* [Supplied information]:
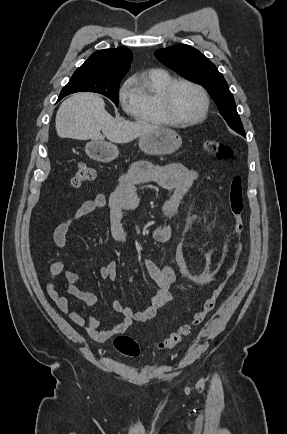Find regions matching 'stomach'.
I'll return each instance as SVG.
<instances>
[{"label": "stomach", "instance_id": "stomach-1", "mask_svg": "<svg viewBox=\"0 0 287 434\" xmlns=\"http://www.w3.org/2000/svg\"><path fill=\"white\" fill-rule=\"evenodd\" d=\"M182 144L178 133L159 127L139 138L140 149L148 155H167L177 151ZM87 155L98 162L108 163L119 155L117 146L107 142L92 141L86 145Z\"/></svg>", "mask_w": 287, "mask_h": 434}]
</instances>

* [Problem to work on]:
The answer is the records above, repeated exactly, with no picture in it.

* [Answer to this task]:
Find regions matching 'stomach'.
I'll return each instance as SVG.
<instances>
[{"label": "stomach", "instance_id": "stomach-1", "mask_svg": "<svg viewBox=\"0 0 287 434\" xmlns=\"http://www.w3.org/2000/svg\"><path fill=\"white\" fill-rule=\"evenodd\" d=\"M182 144L178 133L159 127L139 138L140 149L148 155H167L177 151ZM87 155L98 162L108 163L119 155L117 146L107 142L92 141L86 145Z\"/></svg>", "mask_w": 287, "mask_h": 434}]
</instances>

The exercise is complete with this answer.